Task statement — Would you retype every line below without changing anything?

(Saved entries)
_ _ _
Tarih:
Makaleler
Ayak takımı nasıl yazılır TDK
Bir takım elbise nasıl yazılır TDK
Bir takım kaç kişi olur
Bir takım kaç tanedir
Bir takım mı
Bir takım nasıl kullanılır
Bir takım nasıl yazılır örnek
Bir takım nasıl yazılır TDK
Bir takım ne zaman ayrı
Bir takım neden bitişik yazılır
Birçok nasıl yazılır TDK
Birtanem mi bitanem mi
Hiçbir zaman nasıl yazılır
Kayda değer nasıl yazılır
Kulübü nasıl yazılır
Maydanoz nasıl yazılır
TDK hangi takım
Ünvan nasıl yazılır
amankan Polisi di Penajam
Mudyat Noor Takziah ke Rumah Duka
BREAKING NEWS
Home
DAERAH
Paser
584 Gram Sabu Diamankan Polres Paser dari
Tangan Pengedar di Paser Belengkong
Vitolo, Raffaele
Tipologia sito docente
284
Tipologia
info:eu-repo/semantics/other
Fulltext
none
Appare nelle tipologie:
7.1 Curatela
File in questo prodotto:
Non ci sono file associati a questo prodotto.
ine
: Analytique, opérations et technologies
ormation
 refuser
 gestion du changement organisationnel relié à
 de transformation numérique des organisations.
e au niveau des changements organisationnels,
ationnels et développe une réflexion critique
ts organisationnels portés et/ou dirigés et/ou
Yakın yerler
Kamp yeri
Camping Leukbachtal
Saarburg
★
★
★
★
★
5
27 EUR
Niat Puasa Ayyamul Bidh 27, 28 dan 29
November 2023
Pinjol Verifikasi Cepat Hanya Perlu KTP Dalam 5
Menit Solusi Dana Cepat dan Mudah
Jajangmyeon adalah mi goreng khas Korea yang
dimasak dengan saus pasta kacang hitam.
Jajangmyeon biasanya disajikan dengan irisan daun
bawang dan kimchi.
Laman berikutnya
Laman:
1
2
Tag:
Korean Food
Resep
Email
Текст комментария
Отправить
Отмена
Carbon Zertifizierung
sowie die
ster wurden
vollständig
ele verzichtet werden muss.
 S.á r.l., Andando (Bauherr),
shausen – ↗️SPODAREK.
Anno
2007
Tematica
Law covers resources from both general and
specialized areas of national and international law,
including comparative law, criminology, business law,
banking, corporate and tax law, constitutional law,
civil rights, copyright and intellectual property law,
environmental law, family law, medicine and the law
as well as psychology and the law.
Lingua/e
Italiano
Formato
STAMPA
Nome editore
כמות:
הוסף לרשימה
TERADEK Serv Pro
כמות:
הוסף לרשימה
_ _ _
Reply to the task —
Tarih:
Makaleler
Ayak takımı nasıl yazılır TDK
Bir takım elbise nasıl yazılır TDK
Bir takım kaç kişi olur
Bir takım kaç tanedir
Bir takım mı
Bir takım nasıl kullanılır
Bir takım nasıl yazılır örnek
Bir takım nasıl yazılır TDK
Bir takım ne zaman ayrı
Bir takım neden bitişik yazılır
Birçok nasıl yazılır TDK
Birtanem mi bitanem mi
Hiçbir zaman nasıl yazılır
Kayda değer nasıl yazılır
Kulübü nasıl yazılır
Maydanoz nasıl yazılır
TDK hangi takım
Ünvan nasıl yazılır
amankan Polisi di Penajam
Mudyat Noor Takziah ke Rumah Duka
BREAKING NEWS
Home
DAERAH
Paser
584 Gram Sabu Diamankan Polres Paser dari
Tangan Pengedar di Paser Belengkong
Vitolo, Raffaele
Tipologia sito docente
284
Tipologia
info:eu-repo/semantics/other
Fulltext
none
Appare nelle tipologie:
7.1 Curatela
File in questo prodotto:
Non ci sono file associati a questo prodotto.
ine
: Analytique, opérations et technologies
ormation
 refuser
 gestion du changement organisationnel relié à
 de transformation numérique des organisations.
e au niveau des changements organisationnels,
ationnels et développe une réflexion critique
ts organisationnels portés et/ou dirigés et/ou
Yakın yerler
Kamp yeri
Camping Leukbachtal
Saarburg
★
★
★
★
★
5
27 EUR
Niat Puasa Ayyamul Bidh 27, 28 dan 29
November 2023
Pinjol Verifikasi Cepat Hanya Perlu KTP Dalam 5
Menit Solusi Dana Cepat dan Mudah
Jajangmyeon adalah mi goreng khas Korea yang
dimasak dengan saus pasta kacang hitam.
Jajangmyeon biasanya disajikan dengan irisan daun
bawang dan kimchi.
Laman berikutnya
Laman:
1
2
Tag:
Korean Food
Resep
Email
Текст комментария
Отправить
Отмена
Carbon Zertifizierung
sowie die
ster wurden
vollständig
ele verzichtet werden muss.
 S.á r.l., Andando (Bauherr),
shausen – ↗️SPODAREK.
Anno
2007
Tematica
Law covers resources from both general and
specialized areas of national and international law,
including comparative law, criminology, business law,
banking, corporate and tax law, constitutional law,
civil rights, copyright and intellectual property law,
environmental law, family law, medicine and the law
as well as psychology and the law.
Lingua/e
Italiano
Formato
STAMPA
Nome editore
כמות:
הוסף לרשימה
TERADEK Serv Pro
כמות:
הוסף לרשימה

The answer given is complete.